Generative Pre-trained Transformer 3 (GPT-3) is an autoregressive language model that uses deep learning to produce human-like text.
It is the third-generation language prediction model in the GPT-n series created by OpenAI, a San Francisco-based artificial intelligence research laboratory. GPT-3’s full version has a capacity of 175 billion machine learning parameters. GPT-3, which was introduced in May 2020, and is part of a trend in natural language processing (NLP) systems of pre-trained language representations.

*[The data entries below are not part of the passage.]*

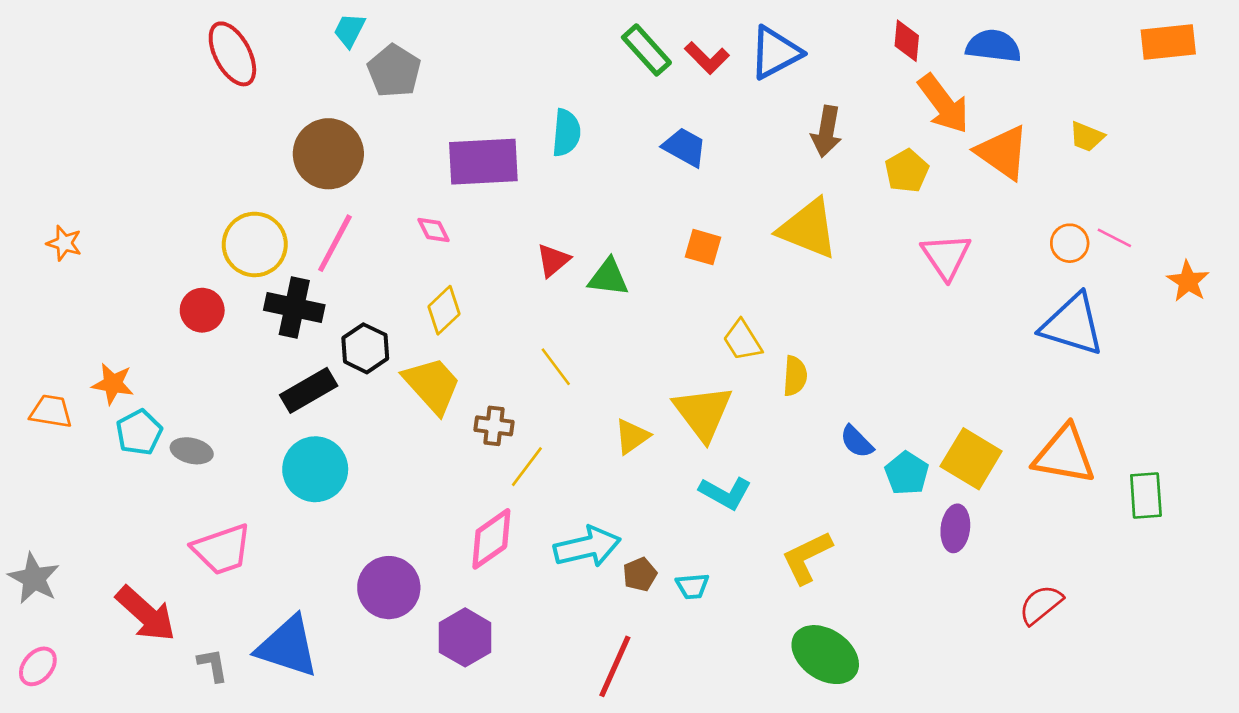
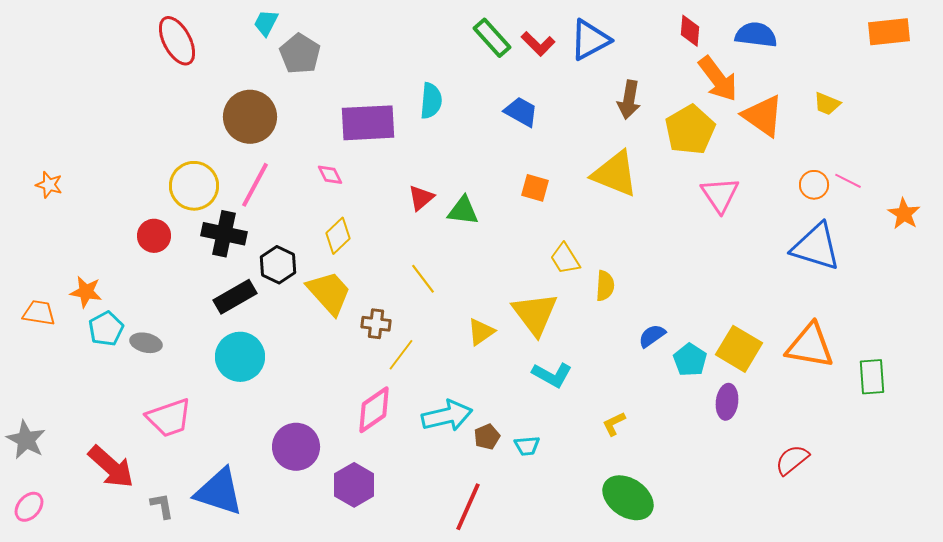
yellow pentagon: (907, 171) -> (690, 130), size x1.5
blue semicircle: (857, 442) -> (652, 336), turned 100
yellow L-shape: (807, 557) -> (614, 424), size x0.6

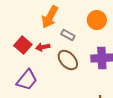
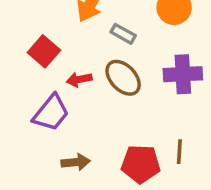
red arrow: (43, 47) -> (79, 80), moved

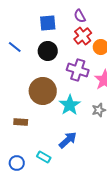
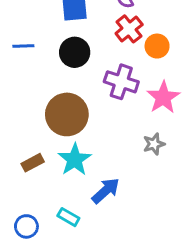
blue line: (15, 47) -> (23, 46), turned -40
cyan star: (70, 105) -> (75, 160), moved
brown rectangle: (21, 122) -> (33, 163), turned -32

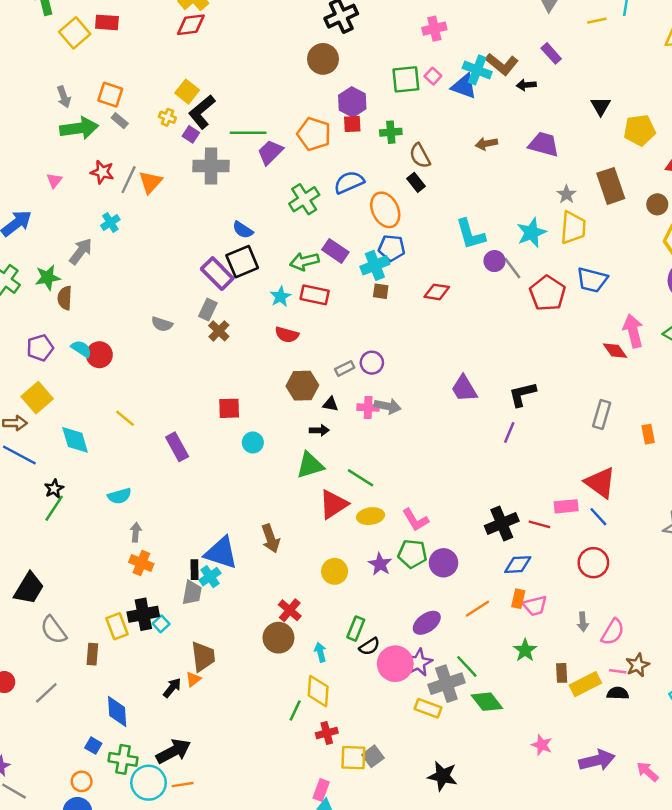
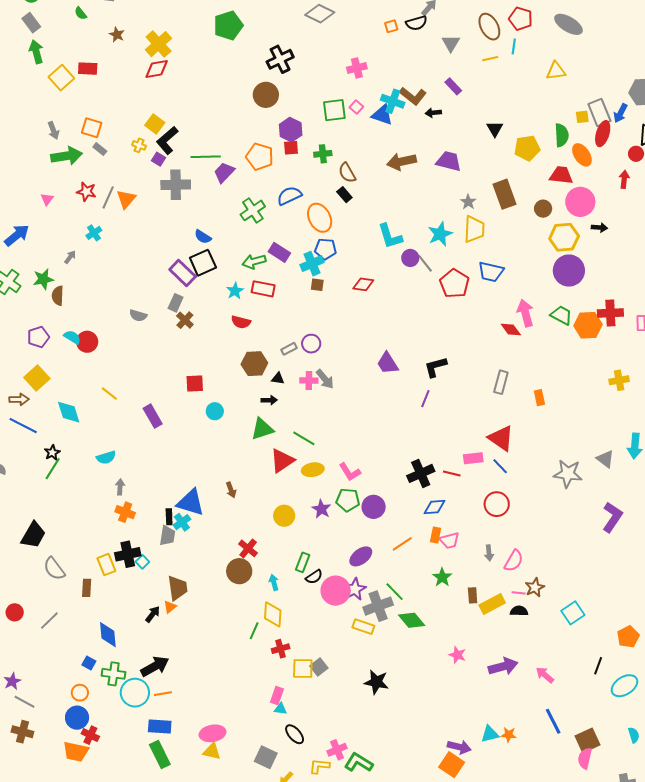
brown arrow: (486, 144) -> (402, 162), size x1.6
gray arrow: (81, 251) -> (70, 257), size x0.6
gray arrow: (388, 406) -> (325, 379), turned 40
brown arrow: (271, 539) -> (231, 490), size x0.7

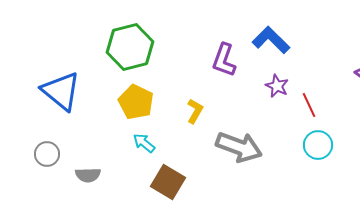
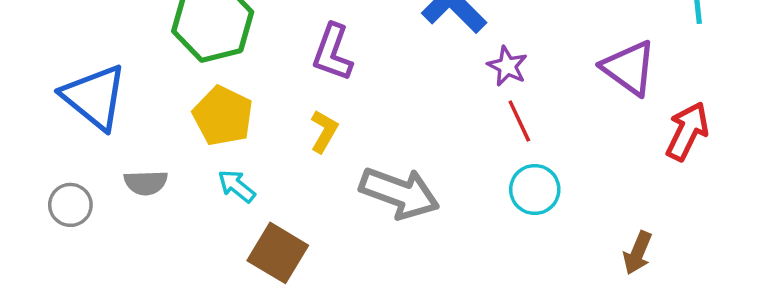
purple L-shape: (224, 60) -> (333, 52), moved
purple star: (277, 86) -> (507, 66), moved
gray semicircle: (88, 175) -> (146, 183), moved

The quality of the text generated by GPT-3 is so high that it can be difficult to determine whether or not it was written by a human. David Chalmers, an Australian philosopher, described GPT-3 as “one of the most interesting and important AI systems ever produced.”
One of the most powerful features of GPT-3 is that it can perform new tasks (tasks it has never been trained on) sometimes at state-of-the-art levels, only by showing it a few examples of the task.
In another astonishing display of its power, GPT-3 was able to generate “news articles” almost indistinguishable from human-made pieces.
The GPT-3 neural network is so large a model in terms of power and dataset that it exhibits qualitatively different behavior: you do not apply it to a fixed set of tasks which were in the training dataset, requiring retraining on additional data if one wants to handle a new task, instead you interact with it, expressing any task in terms of natural language descriptions, requests, and examples, tweaking the prompt until it “understands” & it meta-learns the new task based on the high-level abstractions it learned from the pretraining.
This is a rather different way of using a DL model, and it’s better to think of it as a new kind of programming, where the prompt is now a “program” which programs GPT-3 to do new things.